Ausflugstipp für Berliner
Fontane, Fachwerk, Friedrich der Große: Rundgang durch Neuruppin
14.02.2026 – 09:16 UhrLesedauer: 3 Min.
Ein Spaziergang durch Neuruppin führt vorbei an Fachwerk, Stadtmauer und Tempelgarten bis an den Ruppiner See. Die Route lässt sich gut an einem Tag ablaufen.
Rund 75 Kilometer nordwestlich von Berlin liegt am Westufer des Ruppiner Sees eine Stadt, die eng mit einem der bekanntesten Schriftsteller des 19. Jahrhunderts verbunden ist: Neuruppin. Hier wurde am 30. Dezember 1819 Theodor Fontane geboren.
Wer unbedingt einmal am Geburtshaus Fontanes gewesen sein möchte, sollte zur Löwen-Apotheke in der Karl-Marx-Straße gehen. Sie liegt nur wenige Fußminuten vom Bahnhof „Rheinsberger Tor“ entfernt. In der Wohnung über der Apotheke seines Vaters erblickte Fontane das Licht der Welt.

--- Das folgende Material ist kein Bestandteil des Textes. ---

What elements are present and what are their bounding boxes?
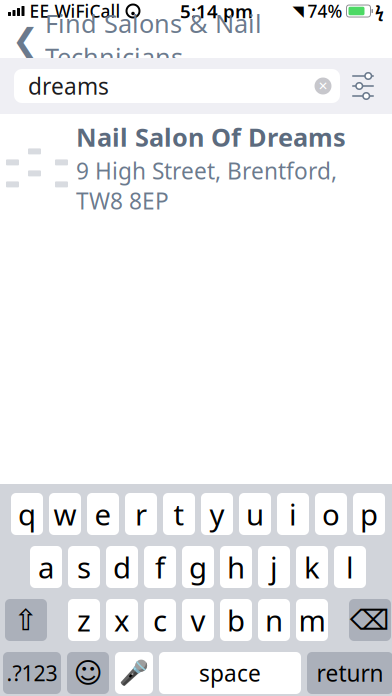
button[interactable]: d (106, 546, 138, 588)
staticText: c (153, 600, 167, 640)
button[interactable]: Nail Salon Of Dreams (0, 114, 392, 222)
staticText: b (227, 600, 245, 640)
staticText: ☺ (74, 657, 102, 689)
staticText: 🎤 (119, 659, 149, 687)
button[interactable]: h (220, 546, 252, 588)
button[interactable]: q (11, 493, 43, 535)
button[interactable]: t (163, 493, 195, 535)
staticText: t (174, 494, 184, 534)
staticText: f (155, 548, 165, 586)
staticText: j (270, 548, 278, 586)
staticText: Find Salons & Nail Technicians (45, 6, 262, 74)
staticText: q (18, 494, 36, 534)
staticText: 5:14 pm (180, 0, 253, 23)
button[interactable]: b (220, 599, 252, 641)
button[interactable]: x (106, 599, 138, 641)
button[interactable]: e (87, 493, 119, 535)
staticText: .?123 (6, 659, 58, 687)
staticText: ❮ (12, 22, 39, 58)
button[interactable]: y (201, 493, 233, 535)
staticText: l (346, 548, 354, 586)
button[interactable]: r (125, 493, 157, 535)
staticText: Nail Salon Of Dreams (76, 120, 346, 154)
button[interactable]: m (296, 599, 328, 641)
button[interactable]: ❮ (0, 0, 262, 80)
staticText: z (77, 600, 91, 640)
staticText: space (199, 658, 261, 688)
button[interactable]: j (258, 546, 290, 588)
button[interactable]: n (258, 599, 290, 641)
staticText: k (304, 548, 320, 586)
staticText: o (322, 494, 340, 534)
staticText: m (298, 600, 326, 640)
button[interactable]: Clear text (310, 71, 336, 101)
staticText: ⇧ (14, 603, 38, 637)
staticText: dreams (28, 71, 109, 101)
button[interactable]: p (353, 493, 385, 535)
button[interactable]: f (144, 546, 176, 588)
staticText: EE WiFiCall (30, 0, 120, 22)
staticText: ϟ (375, 0, 384, 22)
staticText: e (94, 494, 112, 534)
staticText: 9 High Street, Brentford, TW8 8EP (76, 156, 337, 216)
staticText: w (54, 494, 76, 534)
button[interactable]: k (296, 546, 328, 588)
staticText: ⌫ (350, 604, 390, 636)
button[interactable]: Delete (349, 599, 391, 641)
staticText: ✕ (318, 79, 328, 93)
staticText: return (316, 658, 384, 688)
button[interactable]: s (68, 546, 100, 588)
staticText: d (113, 548, 131, 586)
button[interactable]: return (307, 652, 392, 694)
button[interactable]: space (159, 652, 301, 694)
button[interactable]: i (277, 493, 309, 535)
staticText: n (265, 600, 283, 640)
staticText: h (227, 548, 245, 586)
button[interactable]: l (334, 546, 366, 588)
staticText: p (360, 494, 378, 534)
staticText: g (189, 548, 207, 586)
staticText: a (38, 548, 54, 586)
staticText: u (246, 494, 264, 534)
button[interactable]: v (182, 599, 214, 641)
button[interactable]: z (68, 599, 100, 641)
button[interactable]: u (239, 493, 271, 535)
staticText: 74% (308, 0, 342, 22)
staticText: y (210, 494, 224, 534)
staticText: v (190, 600, 206, 640)
button[interactable]: o (315, 493, 347, 535)
button[interactable]: Dictate (115, 652, 153, 694)
staticText: x (114, 600, 130, 640)
button[interactable]: a (30, 546, 62, 588)
button[interactable]: w (49, 493, 81, 535)
button[interactable]: .?123 (3, 652, 61, 694)
staticText: s (77, 548, 91, 586)
button[interactable]: c (144, 599, 176, 641)
staticText: ◥ (292, 3, 304, 19)
button[interactable]: Emoji (67, 652, 109, 694)
button[interactable]: g (182, 546, 214, 588)
staticText: r (135, 494, 147, 534)
button[interactable]: Filters (340, 64, 386, 108)
button[interactable]: Shift (5, 599, 47, 641)
staticText: i (289, 494, 297, 534)
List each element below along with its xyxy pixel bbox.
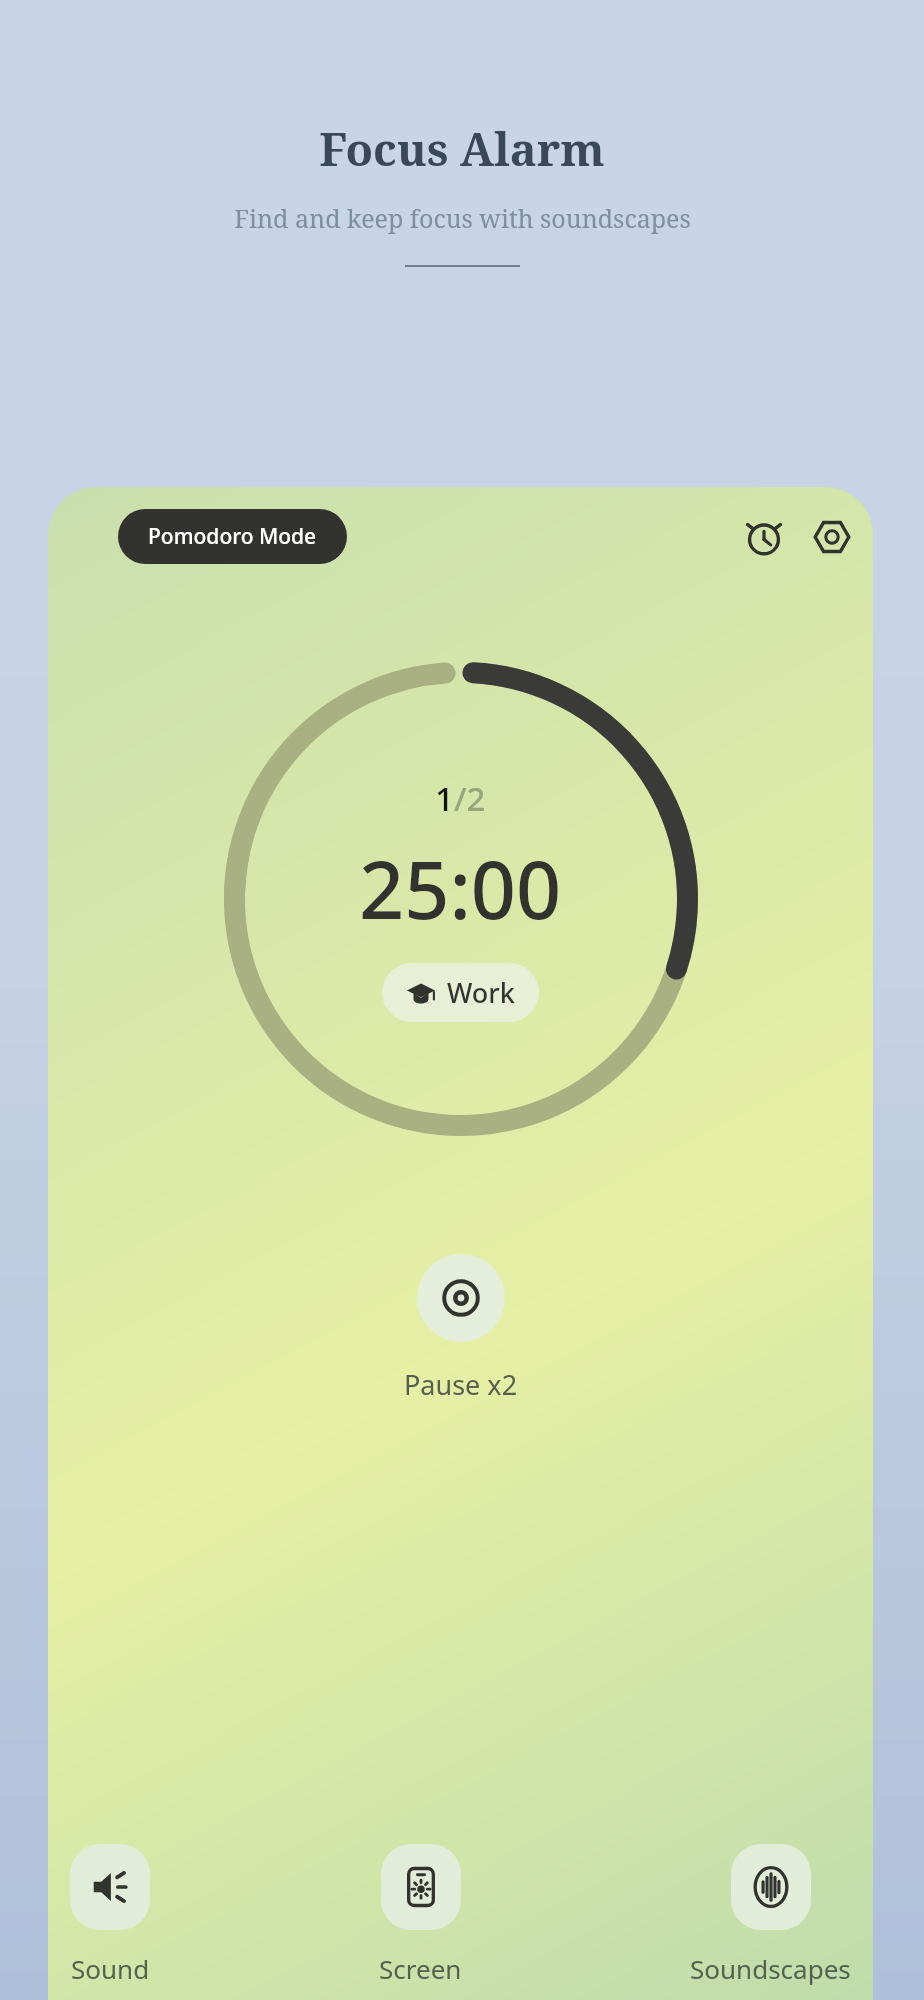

Sieben Jahre lebte die Familie Fontane im Haus der Löwen-Apotheke. 1826 musste sie Neuruppin allerdings aus finanziellen Gründen verlassen – der Vater hatte Spielschulden. Die Familie zog nach Swinemünde. Erst nach der Trennung der Eltern zog Fontanes Mutter mit Theodors um 18 Jahre jüngerer Schwester wieder nach Neuruppin. Hier besuchte sie der Dichter häufig.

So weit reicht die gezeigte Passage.